To do>
Using the records below, transcribe exactly only the lines from the one with "Describe the element" through the end, both included, and drop every picture.

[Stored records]
▬▬▬▬▬▬▬▬▬▬
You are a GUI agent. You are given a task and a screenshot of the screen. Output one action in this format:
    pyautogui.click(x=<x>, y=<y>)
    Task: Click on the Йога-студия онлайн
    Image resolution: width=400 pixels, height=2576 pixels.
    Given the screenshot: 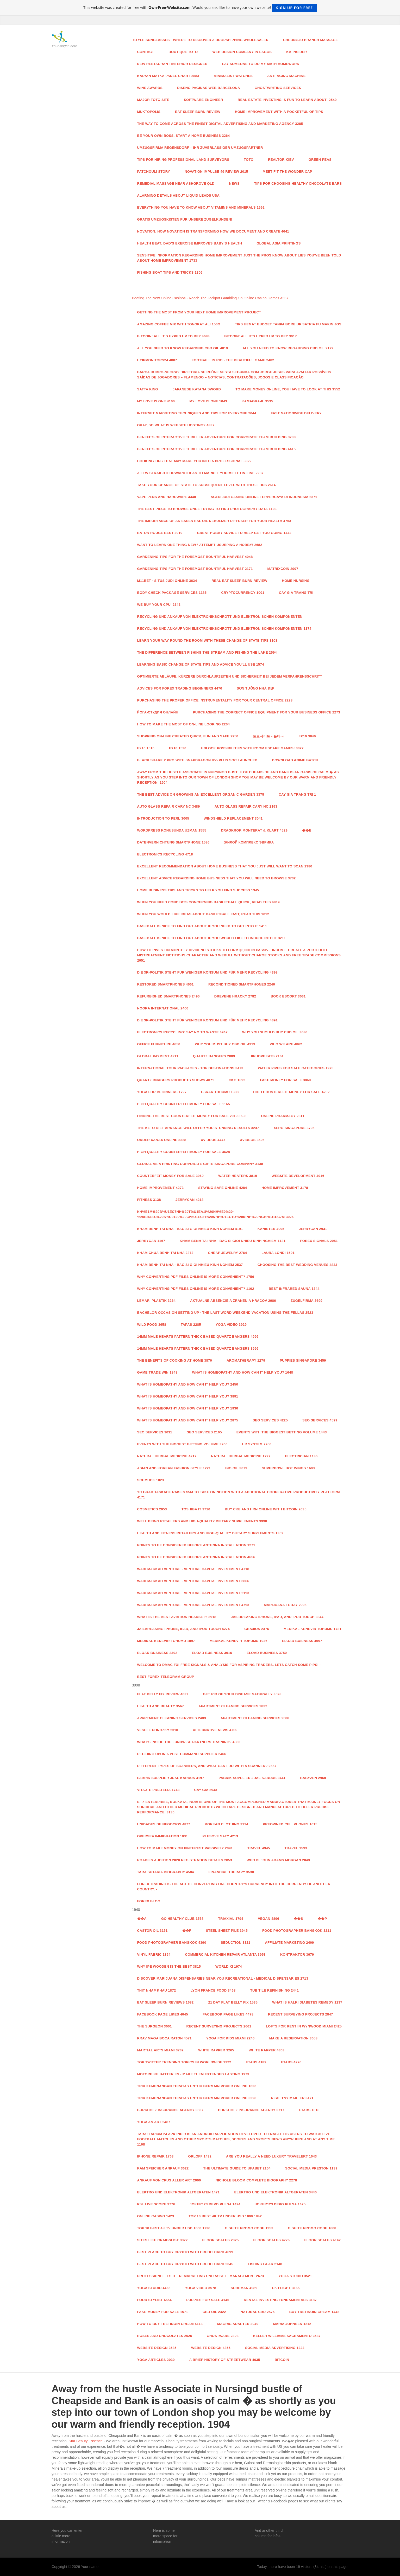 What is the action you would take?
    pyautogui.click(x=157, y=712)
    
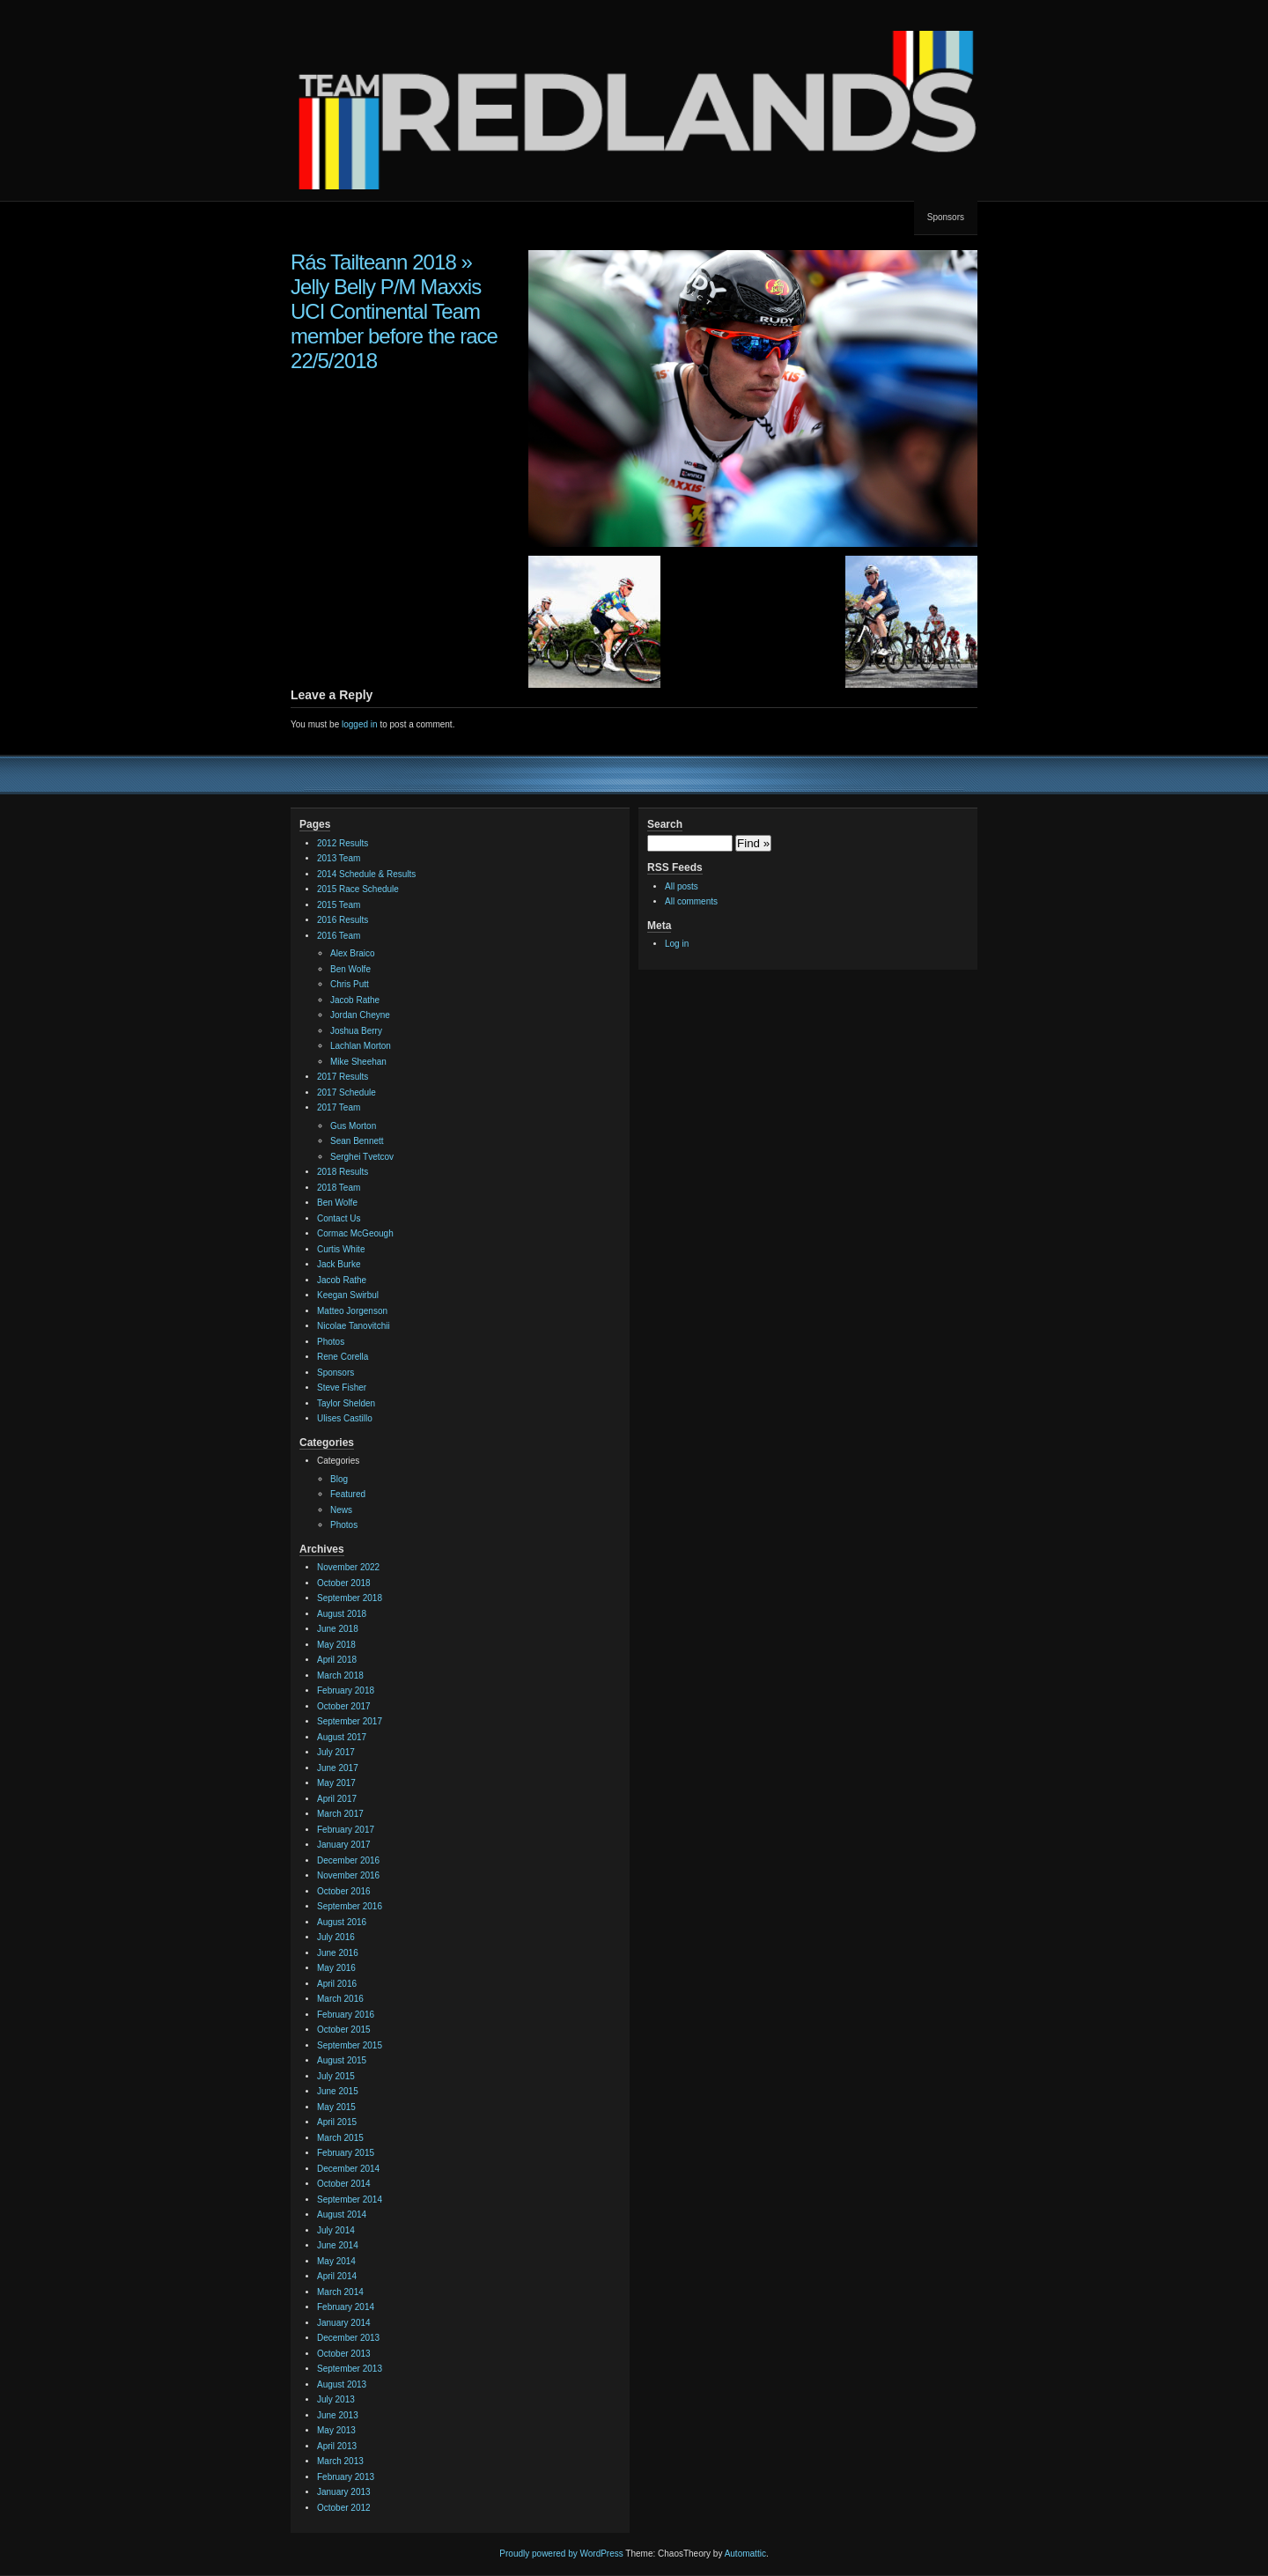 This screenshot has width=1268, height=2576. What do you see at coordinates (337, 2415) in the screenshot?
I see `June 2013` at bounding box center [337, 2415].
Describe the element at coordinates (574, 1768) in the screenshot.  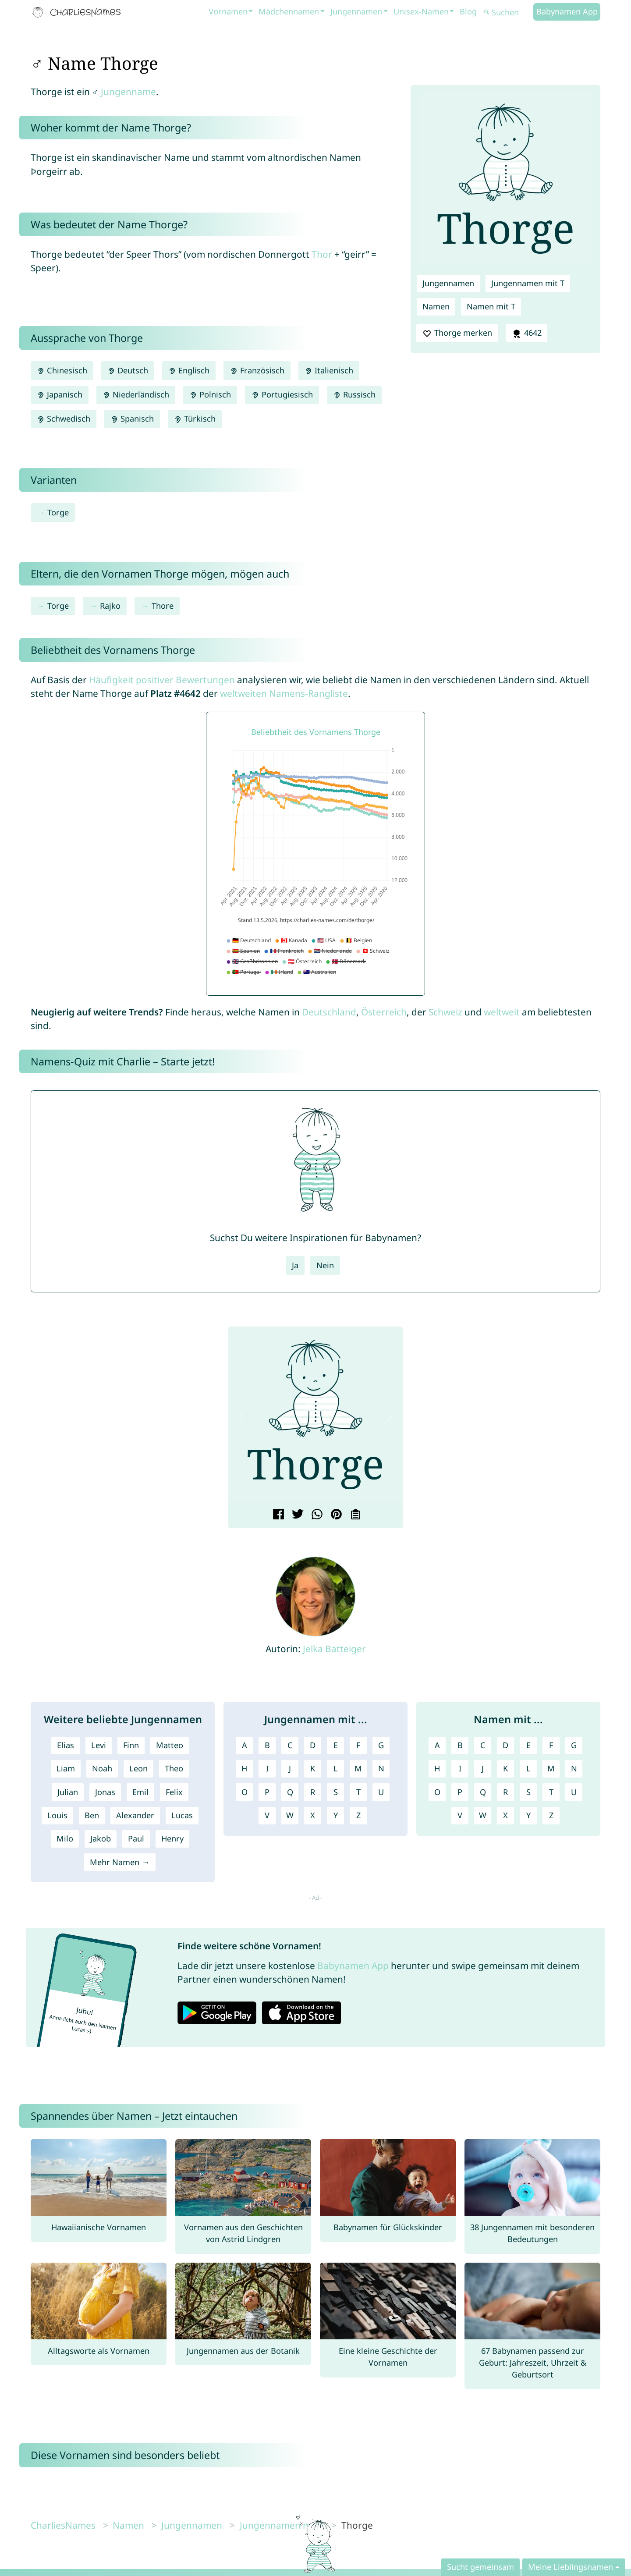
I see `N [Namen mit N]` at that location.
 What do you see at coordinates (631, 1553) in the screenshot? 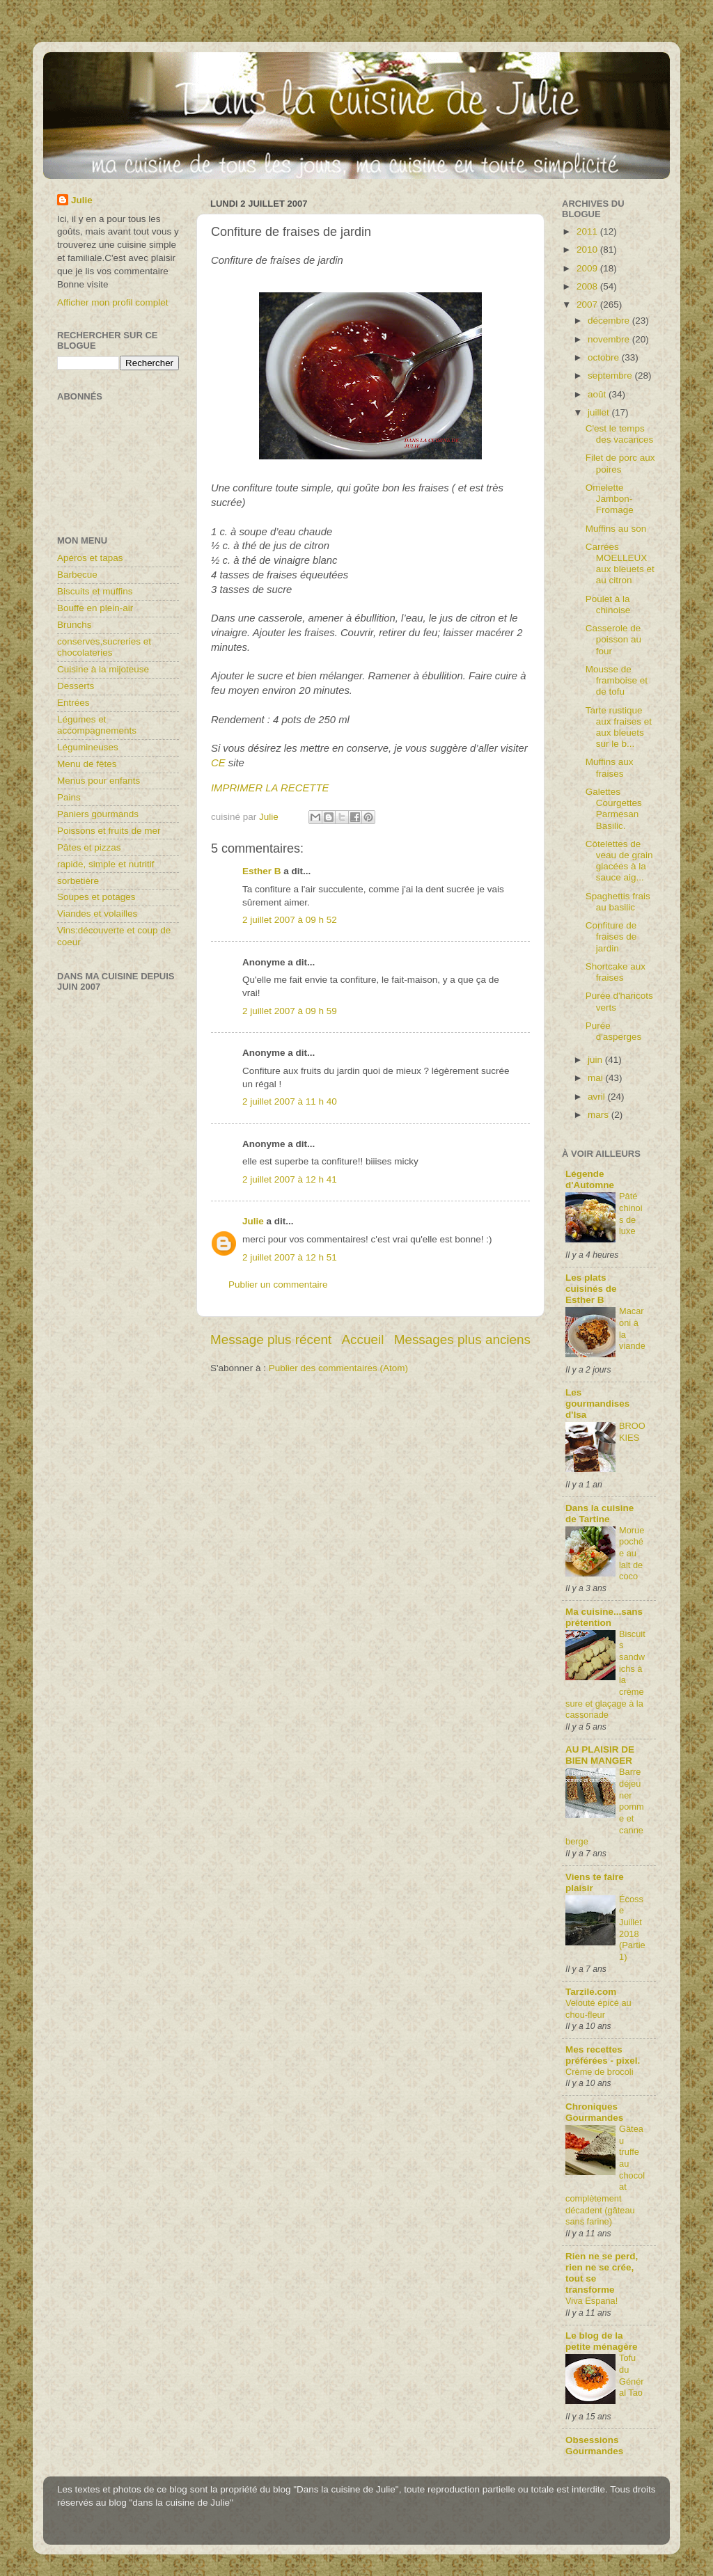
▬▬▬▬▬▬▬▬▬▬
Task response>
Describe the element at coordinates (574, 1768) in the screenshot.  
I see `N [Namen mit N]` at that location.
 What do you see at coordinates (631, 1553) in the screenshot? 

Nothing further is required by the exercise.